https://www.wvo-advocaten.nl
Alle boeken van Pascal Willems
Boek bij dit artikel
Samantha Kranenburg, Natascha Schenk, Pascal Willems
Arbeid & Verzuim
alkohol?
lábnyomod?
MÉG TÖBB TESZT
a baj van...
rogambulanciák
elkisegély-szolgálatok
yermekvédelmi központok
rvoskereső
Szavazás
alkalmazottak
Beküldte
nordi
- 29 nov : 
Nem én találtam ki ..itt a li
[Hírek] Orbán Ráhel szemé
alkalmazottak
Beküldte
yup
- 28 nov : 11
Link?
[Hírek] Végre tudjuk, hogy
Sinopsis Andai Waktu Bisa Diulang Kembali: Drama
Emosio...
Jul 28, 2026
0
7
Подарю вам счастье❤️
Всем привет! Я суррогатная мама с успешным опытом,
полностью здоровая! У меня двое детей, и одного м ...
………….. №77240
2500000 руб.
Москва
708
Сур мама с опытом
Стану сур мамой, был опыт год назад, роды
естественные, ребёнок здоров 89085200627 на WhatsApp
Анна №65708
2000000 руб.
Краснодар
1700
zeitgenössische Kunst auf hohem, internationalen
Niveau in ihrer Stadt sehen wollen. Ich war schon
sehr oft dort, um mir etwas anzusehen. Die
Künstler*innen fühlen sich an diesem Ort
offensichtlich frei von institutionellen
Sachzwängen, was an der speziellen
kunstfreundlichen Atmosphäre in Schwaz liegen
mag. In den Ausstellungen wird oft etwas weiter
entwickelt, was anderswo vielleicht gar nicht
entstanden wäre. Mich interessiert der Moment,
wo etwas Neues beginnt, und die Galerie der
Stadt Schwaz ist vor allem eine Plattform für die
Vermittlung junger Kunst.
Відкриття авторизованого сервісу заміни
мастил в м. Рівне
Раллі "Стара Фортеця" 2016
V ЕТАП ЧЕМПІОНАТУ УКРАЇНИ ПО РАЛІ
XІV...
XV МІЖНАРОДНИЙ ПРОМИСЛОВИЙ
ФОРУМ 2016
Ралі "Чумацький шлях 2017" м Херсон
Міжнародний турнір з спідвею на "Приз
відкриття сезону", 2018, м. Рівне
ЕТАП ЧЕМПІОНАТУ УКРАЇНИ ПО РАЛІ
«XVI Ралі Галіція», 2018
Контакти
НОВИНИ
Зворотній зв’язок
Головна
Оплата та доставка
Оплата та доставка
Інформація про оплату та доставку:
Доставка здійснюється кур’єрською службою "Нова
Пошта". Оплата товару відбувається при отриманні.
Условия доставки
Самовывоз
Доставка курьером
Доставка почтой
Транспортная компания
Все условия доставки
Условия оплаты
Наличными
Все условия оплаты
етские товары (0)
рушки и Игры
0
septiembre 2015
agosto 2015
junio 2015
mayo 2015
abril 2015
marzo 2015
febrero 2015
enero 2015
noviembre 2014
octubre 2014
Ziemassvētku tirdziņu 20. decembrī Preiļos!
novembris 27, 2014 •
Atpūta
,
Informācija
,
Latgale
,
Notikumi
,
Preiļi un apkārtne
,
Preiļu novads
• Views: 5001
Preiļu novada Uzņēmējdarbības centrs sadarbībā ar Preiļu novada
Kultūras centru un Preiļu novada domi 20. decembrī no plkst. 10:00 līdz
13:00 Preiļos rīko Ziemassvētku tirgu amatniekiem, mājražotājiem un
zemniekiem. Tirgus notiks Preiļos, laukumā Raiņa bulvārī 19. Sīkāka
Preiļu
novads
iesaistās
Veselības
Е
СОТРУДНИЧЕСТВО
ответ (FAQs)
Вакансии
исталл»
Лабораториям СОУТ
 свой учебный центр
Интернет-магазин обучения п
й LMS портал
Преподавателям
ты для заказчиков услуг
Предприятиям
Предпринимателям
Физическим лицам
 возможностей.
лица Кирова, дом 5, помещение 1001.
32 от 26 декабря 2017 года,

▶ _EXERCISE_
Transcribe each record above exactly. Skip none.

▶ _TASK RESPONSE_
https://www.wvo-advocaten.nl
Alle boeken van Pascal Willems
Boek bij dit artikel
Samantha Kranenburg, Natascha Schenk, Pascal Willems
Arbeid & Verzuim
alkohol?
lábnyomod?
MÉG TÖBB TESZT
a baj van...
rogambulanciák
elkisegély-szolgálatok
yermekvédelmi központok
rvoskereső
Szavazás
alkalmazottak
Beküldte
nordi
- 29 nov : 
Nem én találtam ki ..itt a li
[Hírek] Orbán Ráhel szemé
alkalmazottak
Beküldte
yup
- 28 nov : 11
Link?
[Hírek] Végre tudjuk, hogy
Sinopsis Andai Waktu Bisa Diulang Kembali: Drama
Emosio...
Jul 28, 2026
0
7
Подарю вам счастье❤️
Всем привет! Я суррогатная мама с успешным опытом,
полностью здоровая! У меня двое детей, и одного м ...
………….. №77240
2500000 руб.
Москва
708
Сур мама с опытом
Стану сур мамой, был опыт год назад, роды
естественные, ребёнок здоров 89085200627 на WhatsApp
Анна №65708
2000000 руб.
Краснодар
1700
zeitgenössische Kunst auf hohem, internationalen
Niveau in ihrer Stadt sehen wollen. Ich war schon
sehr oft dort, um mir etwas anzusehen. Die
Künstler*innen fühlen sich an diesem Ort
offensichtlich frei von institutionellen
Sachzwängen, was an der speziellen
kunstfreundlichen Atmosphäre in Schwaz liegen
mag. In den Ausstellungen wird oft etwas weiter
entwickelt, was anderswo vielleicht gar nicht
entstanden wäre. Mich interessiert der Moment,
wo etwas Neues beginnt, und die Galerie der
Stadt Schwaz ist vor allem eine Plattform für die
Vermittlung junger Kunst.
Відкриття авторизованого сервісу заміни
мастил в м. Рівне
Раллі "Стара Фортеця" 2016
V ЕТАП ЧЕМПІОНАТУ УКРАЇНИ ПО РАЛІ
XІV...
XV МІЖНАРОДНИЙ ПРОМИСЛОВИЙ
ФОРУМ 2016
Ралі "Чумацький шлях 2017" м Херсон
Міжнародний турнір з спідвею на "Приз
відкриття сезону", 2018, м. Рівне
ЕТАП ЧЕМПІОНАТУ УКРАЇНИ ПО РАЛІ
«XVI Ралі Галіція», 2018
Контакти
НОВИНИ
Зворотній зв’язок
Головна
Оплата та доставка
Оплата та доставка
Інформація про оплату та доставку:
Доставка здійснюється кур’єрською службою "Нова
Пошта". Оплата товару відбувається при отриманні.
Условия доставки
Самовывоз
Доставка курьером
Доставка почтой
Транспортная компания
Все условия доставки
Условия оплаты
Наличными
Все условия оплаты
етские товары (0)
рушки и Игры
0
septiembre 2015
agosto 2015
junio 2015
mayo 2015
abril 2015
marzo 2015
febrero 2015
enero 2015
noviembre 2014
octubre 2014
Ziemassvētku tirdziņu 20. decembrī Preiļos!
novembris 27, 2014 •
Atpūta
,
Informācija
,
Latgale
,
Notikumi
,
Preiļi un apkārtne
,
Preiļu novads
• Views: 5001
Preiļu novada Uzņēmējdarbības centrs sadarbībā ar Preiļu novada
Kultūras centru un Preiļu novada domi 20. decembrī no plkst. 10:00 līdz
13:00 Preiļos rīko Ziemassvētku tirgu amatniekiem, mājražotājiem un
zemniekiem. Tirgus notiks Preiļos, laukumā Raiņa bulvārī 19. Sīkāka
Preiļu
novads
iesaistās
Veselības
Е
СОТРУДНИЧЕСТВО
ответ (FAQs)
Вакансии
исталл»
Лабораториям СОУТ
 свой учебный центр
Интернет-магазин обучения п
й LMS портал
Преподавателям
ты для заказчиков услуг
Предприятиям
Предпринимателям
Физическим лицам
 возможностей.
лица Кирова, дом 5, помещение 1001.
32 от 26 декабря 2017 года,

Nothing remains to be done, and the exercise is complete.